Hawaii - James Michener [73]
Men with mana required protection from defilement by women, who usually had none. Since men were of the light, and women of darkness; since men were outgoing and strong, and women intaking and weak; since men were clean and women impure; since it was nightly proved that even the strongest man could be slyly drained of his power by a clever woman, dreadful tabus were set about the latter. They must never eat with men, nor see men eating, nor touch food intended for men, on pain of death. Each month they must spend the moon-days locked up in a tiny room, on pain of death. They must eat none of the good foods required to keep men strong: no pig, no sweet fish, no coconuts, on pain of death. "And since the banana has obviously been created by the gods to represent man's fertility," Tupuna wailed, "no woman may even touch a banana, on pain of instant strangulation."
The days of the moon, the turning of the season and the planting of crops were all placed under tabu. So were laughing at improper moments, certain sex habits, the eating of certain fish and the ridicule of either gods or nobles. Tabu was the temple, tabu were the rock-gods, tabu was the hair of Pere, tabu was the growing coconut tree. At some seasons, even the ocean itself was tabu, on pain of death.
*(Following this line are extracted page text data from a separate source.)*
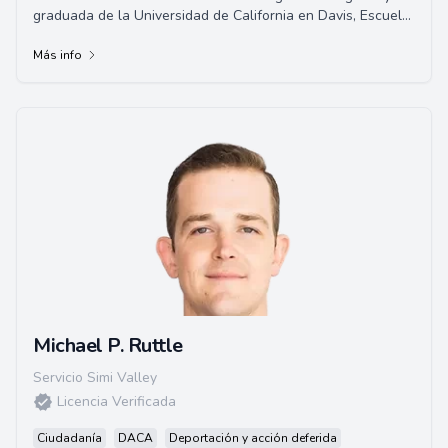
graduada de la Universidad de California en Davis, Escuela
de Derecho Dr. Martin Luther King ...
Más info
Michael P. Ruttle
Servicio Simi Valley
Licencia Verificada
Ciudadanía
DACA
Deportación y acción deferida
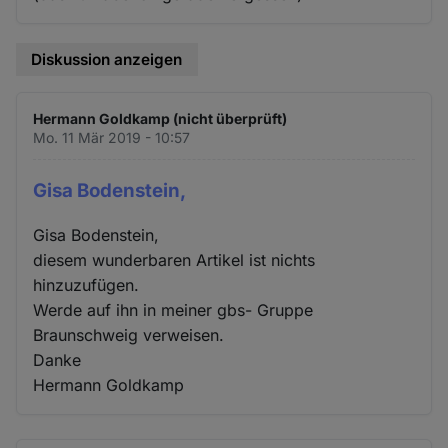
Diskussion anzeigen
Hermann Goldkamp (nicht überprüft)
Mo. 11 Mär 2019 - 10:57
Gisa Bodenstein,
Gisa Bodenstein,
diesem wunderbaren Artikel ist nichts
hinzuzufügen.
Werde auf ihn in meiner gbs- Gruppe
Braunschweig verweisen.
Danke
Hermann Goldkamp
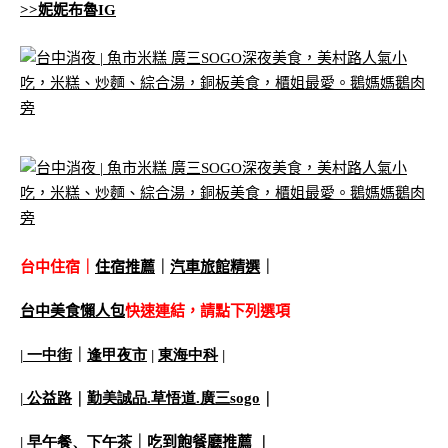
>>妮妮布魯IG
台中住宿｜
住宿推薦
｜
汽車旅館精選
｜
台中美食懶人包
快速連結，請點下列選項
|
一中街
｜
逢甲夜市
|
東海中科
|
|
公益路
｜
勤美誠品
.
草悟道
.
廣三
sogo
｜
|
早午餐、下午茶
｜
吃到飽餐廳推薦
｜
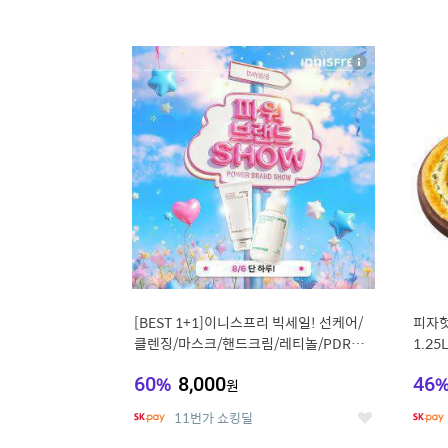
13
1
상
세
[BEST 1+1]이니스프리 빅세일! 선케어/
피자헛
클렌징/마스크/핸드크림/레티놀/PDRN/
1.25
비타C/그린
60
%
8,000
46
원
11번가 쇼킹딜
좋
아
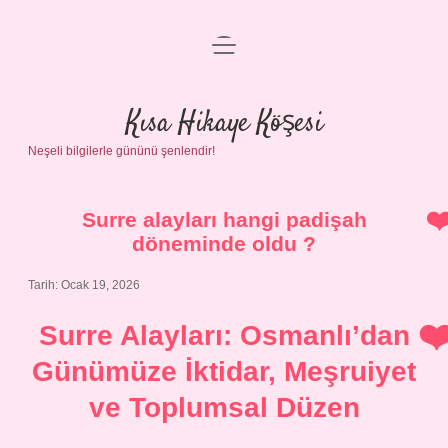
menüyü
Anasayfa
aç
Gizlilik Politikası
Kısa Hikaye Köşesi
Neşeli bilgilerle gününü şenlendir!
Yasal Uyarı
Hakkımızda
Surre alayları hangi padişah
döneminde oldu ?
Tarih: Ocak 19, 2026
Surre Alayları: Osmanlı’dan
Günümüze İktidar, Meşruiyet
ve Toplumsal Düzen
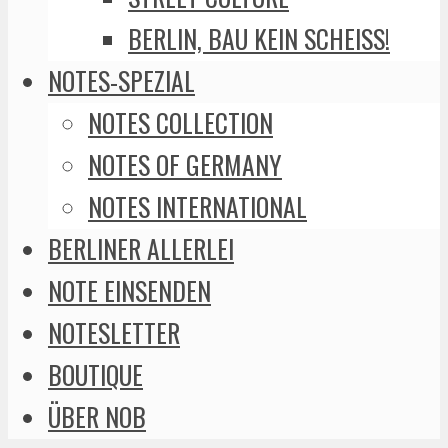
BERLIN, BAU KEIN SCHEISS!
NOTES-SPEZIAL
NOTES COLLECTION
NOTES OF GERMANY
NOTES INTERNATIONAL
BERLINER ALLERLEI
NOTE EINSENDEN
NOTESLETTER
BOUTIQUE
ÜBER NOB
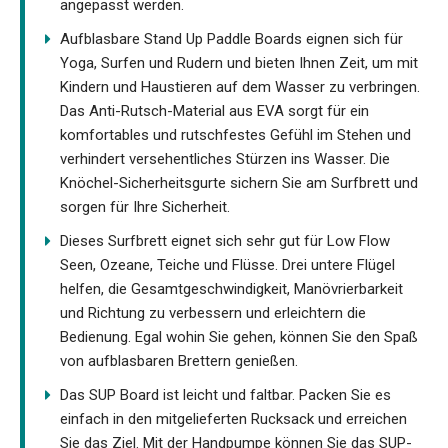
angepasst werden.
Aufblasbare Stand Up Paddle Boards eignen sich für
Yoga, Surfen und Rudern und bieten Ihnen Zeit, um mit
Kindern und Haustieren auf dem Wasser zu verbringen.
Das Anti-Rutsch-Material aus EVA sorgt für ein
komfortables und rutschfestes Gefühl im Stehen und
verhindert versehentliches Stürzen ins Wasser. Die
Knöchel-Sicherheitsgurte sichern Sie am Surfbrett und
sorgen für Ihre Sicherheit.
Dieses Surfbrett eignet sich sehr gut für Low Flow
Seen, Ozeane, Teiche und Flüsse. Drei untere Flügel
helfen, die Gesamtgeschwindigkeit, Manövrierbarkeit
und Richtung zu verbessern und erleichtern die
Bedienung. Egal wohin Sie gehen, können Sie den Spaß
von aufblasbaren Brettern genießen.
Das SUP Board ist leicht und faltbar. Packen Sie es
einfach in den mitgelieferten Rucksack und erreichen
Sie das Ziel. Mit der Handpumpe können Sie das SUP-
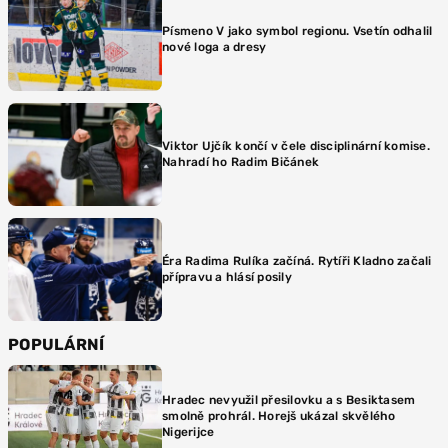
Písmeno V jako symbol regionu. Vsetín odhalil
nové loga a dresy
Viktor Ujčík končí v čele disciplinární komise.
Nahradí ho Radim Bičánek
Éra Radima Rulíka začíná. Rytíři Kladno začali
přípravu a hlásí posily
POPULÁRNÍ
Hradec nevyužil přesilovku a s Besiktasem
smolně prohrál. Horejš ukázal skvělého
Nigerijce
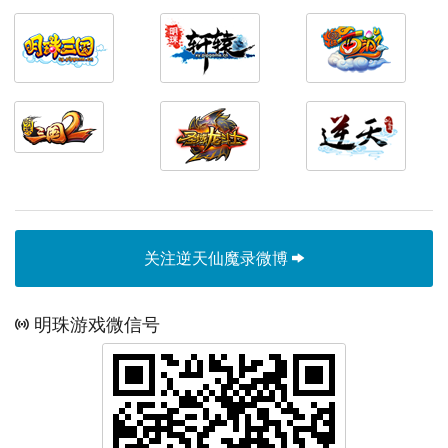
关注逆天仙魔录微博
明珠游戏微信号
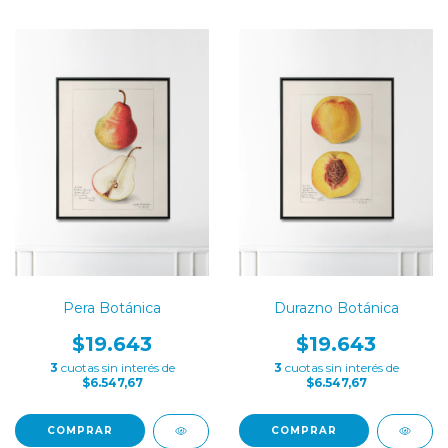
Pera Botánica
Durazno Botánica
$19.643
$19.643
3
cuotas sin interés de
3
cuotas sin interés de
$6.547,67
$6.547,67
COMPRAR
COMPRAR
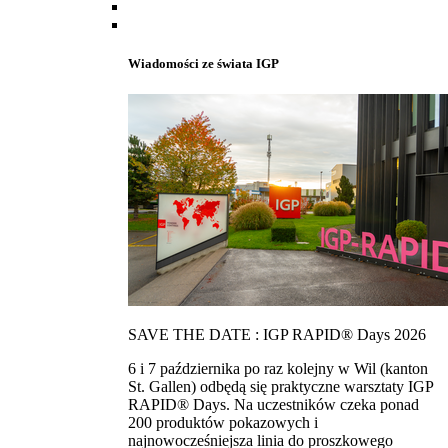
Wiadomości ze świata IGP
SAVE THE DATE : IGP RAPID® Days 2026
6 i 7 października po raz kolejny w Wil (kanton
St. Gallen) odbędą się praktyczne warsztaty IGP
RAPID® Days. Na uczestników czeka ponad
200 produktów pokazowych i
najnowocześniejsza linia do proszkowego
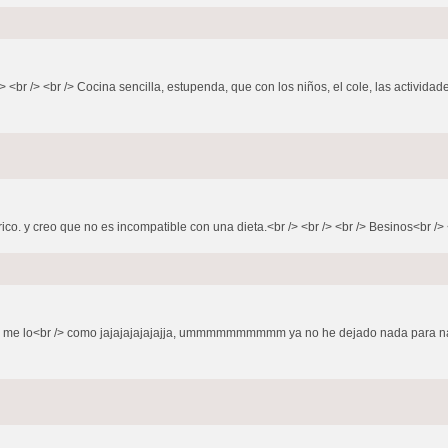
<br /> <br /> Cocina sencilla, estupenda, que con los niños, el cole, las actividade
o. y creo que no es incompatible con una dieta.<br /> <br /> <br /> Besinos<br /> <b
o ,yo me lo<br /> como jajajajajajajja, ummmmmmmmmm ya no he dejado nada para na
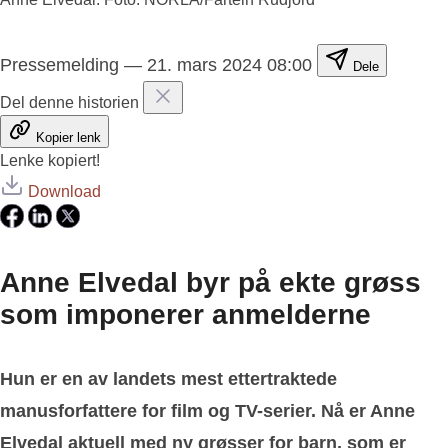
Pressemelding
—
21. mars 2024 08:00
Dele
Del denne historien
Kopier lenk
Lenke kopiert!
Download
Anne Elvedal byr på ekte grøss
som imponerer anmelderne
Hun er en av landets mest ettertraktede
manusforfattere for film og TV-serier. Nå er Anne
Elvedal aktuell med ny grøsser for barn, som er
In this manner, and with the approval of the people, who wanted to be organized within established levels, the tabus were promulgated and patterns were developed whereby each man would know his level and none would transgress. What had been a free volcanic island, explosive with force, now became a rigidly determined island, and all men liked it better, for the unknown was made known.
It is not quite true to say that all men were content. One was not. Teroro, as the king's younger brother, was the logical man to become priest when old Tupuna died. He had inherited great sanctity and was growing into an able if not a clever man; there was no greater astronomer than he, and it was tacitly understood that he would in time become guardian of the tabus.
But he was far from the dedication required for this exacting job. Instead of the equanimity that marked the king, Teroro was torn with uncertainties, and they centered upon women. Day after day, when he wandered in the woods, he would come upon Pere, her shining hair disheveled and her eyes deep-sunk. She said nothing, but walked with him as a woman walks with a man she loves. Often, after her appearance, the volcano would erupt, but what lava flows there were, went down the other side of the mountain and did not endanger the growing settlement, where many pigs roamed, and chickens, and sweet, succulent dogs; for Tamatoa and Natabu had done their work well and had produced a son.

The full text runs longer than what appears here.